District information
- Grades: PreK-12
- Superintendent: Sean Gorman
- Business administrator: Sarah Bell
- Schools: 3
- Affiliation: Former Abbott district

Students and staff
- Enrollment: 2,356 (as of 2022–23)
- Faculty: 176.8 (on an FTE basis)
- Student–teacher ratio: 13.3:1

Other information
- District Factor Group: B
- Website: www.gcsd.k12.nj.us
| Ind. | Per pupil | District spending | Rank (*) | K-12 average | %± vs. average |
| 1A | Total Spending | $23,176 | 65 | $18,891 | 22.7% |
| 1 | Budgetary Cost | 19,035 | 66 | 14,783 | 28.8% |
| 2 | Classroom Instruction | 10,920 | 66 | 8,763 | 24.6% |
| 6 | Support Services | 3,532 | 65 | 2,392 | 47.7% |
| 8 | Administrative Cost | 1,701 | 53 | 1,485 | 14.5% |
| 10 | Operations & Maintenance | 2,421 | 66 | 1,783 | 35.8% |
| 13 | Extracurricular Activities | 429 | 45 | 268 | 60.1% |
| 16 | Median Teacher Salary | 61,100 | 23 | 64,043 |
Data from NJDoE 2014 Taxpayers' Guide to Education Spending. *Of K-12 districts with 1,800-3,500 students. Lowest spending=1; Highest=68

= Gloucester City Public Schools =

School district in Camden County, New Jersey, US

Gloucester City Public Schools is a comprehensive community public school district that serves students in pre-kindergarten through twelfth grade from Gloucester City, in Camden County, in the U.S. state of New Jersey. The district is one of 31 former Abbott districts statewide that were established pursuant to the decision by the New Jersey Supreme Court in Abbott v. Burke which are now referred to as "SDA Districts" based on the requirement for the state to cover all costs for school building and renovation projects in these districts under the supervision of the New Jersey Schools Development Authority.

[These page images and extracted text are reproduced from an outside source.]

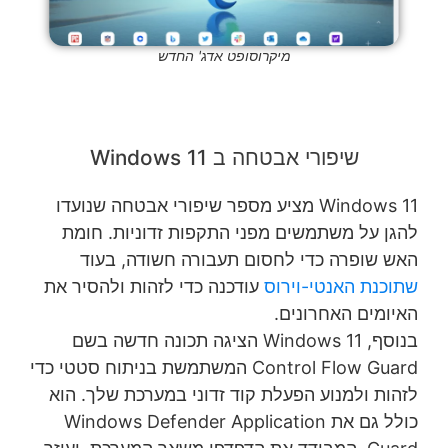
מיקרוסופט אדג' החדש
שיפורי אבטחה ב Windows 11
Windows 11 מציע מספר שיפורי אבטחה שנועדו
להגן על משתמשים מפני התקפות זדוניות. חומת
האש שופרה כדי לחסום תעבורה חשודה, בעוד
שתוכנת האנטי-וירוס
עודכנה כדי לזהות ולהסיר את
האיומים האחרונים.
בנוסף, Windows 11 הציגה תכונה חדשה בשם
Control Flow Guard המשתמשת בניתוח סטטי כדי
לזהות ולמנוע הפעלת קוד זדוני במערכת שלך. הוא
כולל גם את Windows Defender Application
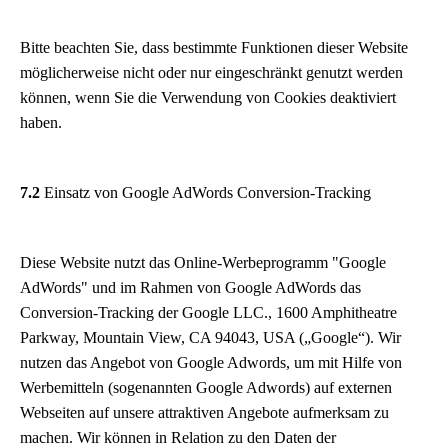
Bitte beachten Sie, dass bestimmte Funktionen dieser Website
möglicherweise nicht oder nur eingeschränkt genutzt werden
können, wenn Sie die Verwendung von Cookies deaktiviert
haben.
7.2
Einsatz von Google AdWords Conversion-Tracking
Diese Website nutzt das Online-Werbeprogramm "Google
AdWords" und im Rahmen von Google AdWords das
Conversion-Tracking der Google LLC., 1600 Amphitheatre
Parkway, Mountain View, CA 94043, USA („Google“). Wir
nutzen das Angebot von Google Adwords, um mit Hilfe von
Werbemitteln (sogenannten Google Adwords) auf externen
Webseiten auf unsere attraktiven Angebote aufmerksam zu
machen. Wir können in Relation zu den Daten der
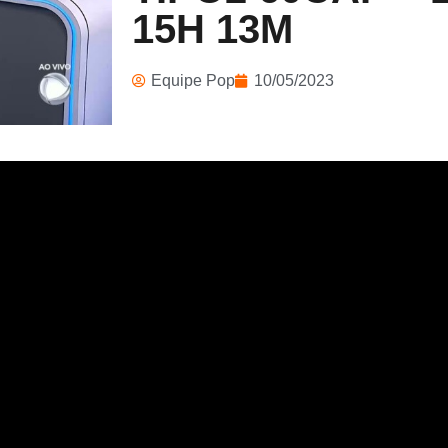
15H 13M
Equipe Pop
10/05/2023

As of the 2022–23 school year, the district, comprised of three schools, had an enrollment of 2,356 students and 176.8 classroom teachers (on an FTE basis), for a student–teacher ratio of 13.3:1.

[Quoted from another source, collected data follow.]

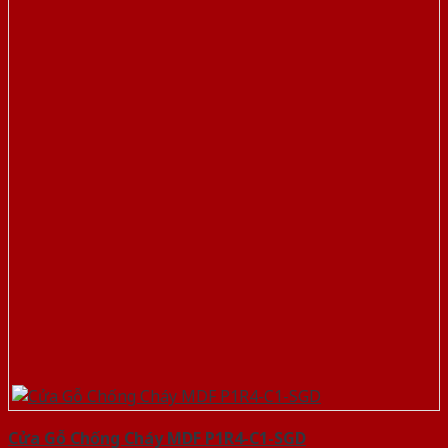
Cửa Gỗ Chống Cháy MDF P1R4-C1-SGD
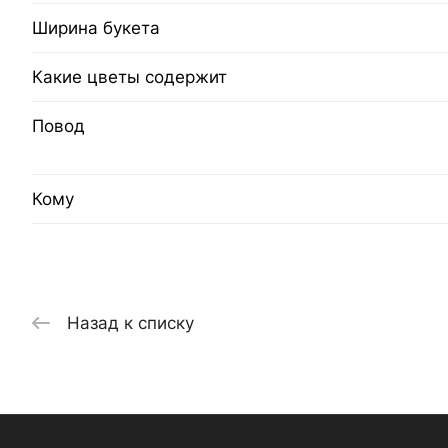
Ширина букета
Какие цветы содержит
Повод
Кому
Назад к списку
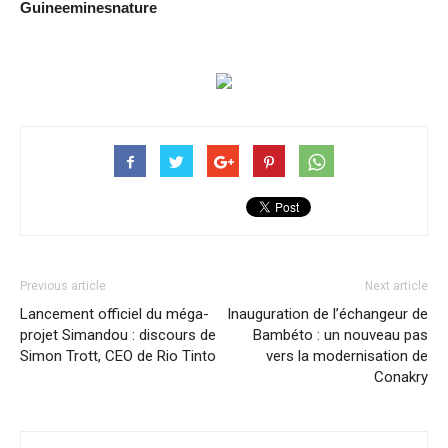
Guineeminesnature
Previous article
Next article
Lancement officiel du méga-
Inauguration de l’échangeur de
projet Simandou : discours de
Bambéto : un nouveau pas
Simon Trott, CEO de Rio Tinto
vers la modernisation de
Conakry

The district is classified by the New Jersey Department of Education as being in District Factor Group "B", the second lowest of eight groupings. District Factor Groups organize districts statewide to allow comparison by common socioeconomic characteristics of the local districts. From lowest socioeconomic status to highest, the categories are A, B, CD, DE, FG, GH, I and J.

Students from Brooklawn attend the district's high school for ninth through twelfth grades as part of a sending/receiving relationship with the Brooklawn Public School District.

==Schools==
Schools in the district (with 2022–23 enrollment data from the National Center for Education Statistics) are:
- Elementary school
- Cold Springs Elementary School with 842 students in grades PreK-3
  - Jennifer Daubert, principal
- Middle school
- Gloucester City Middle School with 779 students in grades 4-8
  - Shane McNichol, principal
- High school
- Gloucester City High School with 702 students in grades 9-12
  - Sean Gorman, principal

==Administration==
Core members of the district's administration are:
- Sean Gorman, superintendent
- Sarah Bell, business administrator and board secretary

==Board of education==
The district's board of education, comprised of nine members, sets policy and oversees the fiscal and educational operation of the district through its administration. As a Type II school district, the board's trustees are elected directly by voters to serve three-year terms of office on a staggered basis, with three seats up for election each year held (since 2012) as part of the November general election. The board appoints a superintendent to oversee the district's day-to-day operations and a business administrator to supervise the business functions of the district. The board includes a tenth member appointed to represent Brooklawn.